眾人衝出喪屍的包圍圈,跨過了橫在門口的車輛,跑到了路邊,顯現在眾人麵前的,正是那綠油油的小山包和樹林。


    “嗬,我們是已經到了郊區了麽?綠化這麽讚?”張繡山說著。


    鄭介銘迴頭看了他一眼,微微笑了一下。


    “過段時間,全城的綠化都會很讚。”鄭介銘這麽說,並非毫無依據,僅僅一段時間沒有人管理城市,路邊的雜草已經開始瘋長了。城市,正在漸漸消退和落敗。


    “走!先去那邊樹林子裏麵去!”鄭介銘帶著大家往前跑去。


    低矮的圍牆並沒有把所有的樹林和山包都給圈起來,公墓隻占據了山包東南角的一部分,實際上在北側和西側,都是可以供市民娛樂休閑的茂密樹林,這樹林的市政建設也不錯,道路的等級也並不低,路兩旁還設置的有供人們休息的長椅,往往騎自行車的愛好者會把這座山當做一個練車場地。
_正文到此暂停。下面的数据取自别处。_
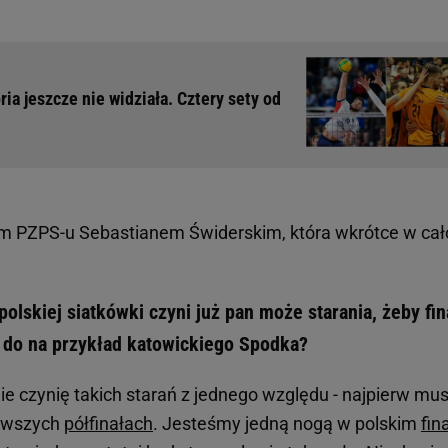
ria jeszcze nie widziała. Cztery sety od
 PZPS-u Sebastianem Świderskim, która wkrótce w cał
olskiej siatkówki czyni już pan może starania, żeby fin
u do na przykład katowickiego Spodka?
 nie czynię takich starań z jednego względu - najpierw mus
erwszych
półfinałach
. Jesteśmy jedną nogą w polskim
fin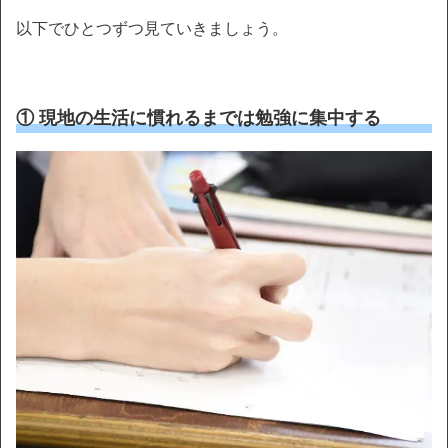
以下でひとつずつ見ていきましょう。
① 現地の生活に慣れるまでは勉強に集中する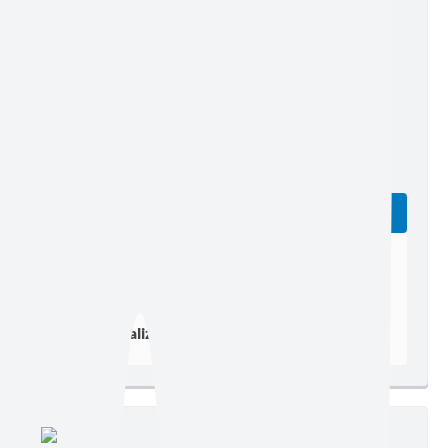
Edição nº 1343
Ler online
Baixar
Postagem:
20/07/2026 às 16h15
Tamanho:
6,99 MB | 71 páginas
Visualizações:
673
隻不過,很少有居民會把這裏作為公園休憩,老年人避之唯恐不及,一般的年輕人也沒有什麽精力跑到這後麵的山上,隻有少數戶外發燒友、獵奇愛好者、騎行者,願意時不時的來轉轉。


    鄭介銘等人走在圍牆之外,沿著上了山包,躲在了樹林裏麵。


    “這裏是什麽地方?為什麽我們不在房子裏休息了?為什麽要跑到這種山裏麵?”劉倩文對這種荒涼僻靜的地方充滿了厭惡感,她無法忍受離開城市喧囂的地方。


    “躲在這裏麵是權宜之計,現在這附近的房子都太顯眼,住宅區那邊又被包圍,我們隻能先藏身在這裏麵。”鄭介銘對劉倩文解釋著。


    “這牆後麵是什麽?為什麽我們不去牆後麵?肯定是別墅對不對?”劉倩文並不知道這後麵就是公墓,看見精致靚麗的紅牆,想當然的將它和瀾玉庭聯係了起來。


    周記堂賊臉一笑,“嘿嘿,這後麵是他媽的豪宅,大後院啊,我將來要是能住在這裏麵,也不錯。”


    耿直也嘿嘿壞笑了起來,他看了看李軒,李軒的臉上一陣紅一陣綠,想是已經猜到了這裏就是北都市第一公墓,但看了一眼劉倩文,沒有說出來。


    “往前繼續走走看,要是找到個小屋子,也確實更加安全一些。”鄭介銘迴頭望了望東邊那兩個小區,看沒有人追出來,心裏稍稍安心,繼續帶著大家往西走。


    這裏的山路並不是直來直往,而是彎彎繞繞的有很多岔路,一行人一直和紅牆保持不遠不近的距離。繼續往前走了不遠,他們在一處空地,看見幾頂紅紅綠綠的帳篷圍成了一圈。


    正中間的那一頂,明顯更大一些,兩輛suv停靠在附近的路邊,看樣子,像是曾經在這裏野營的人留下的。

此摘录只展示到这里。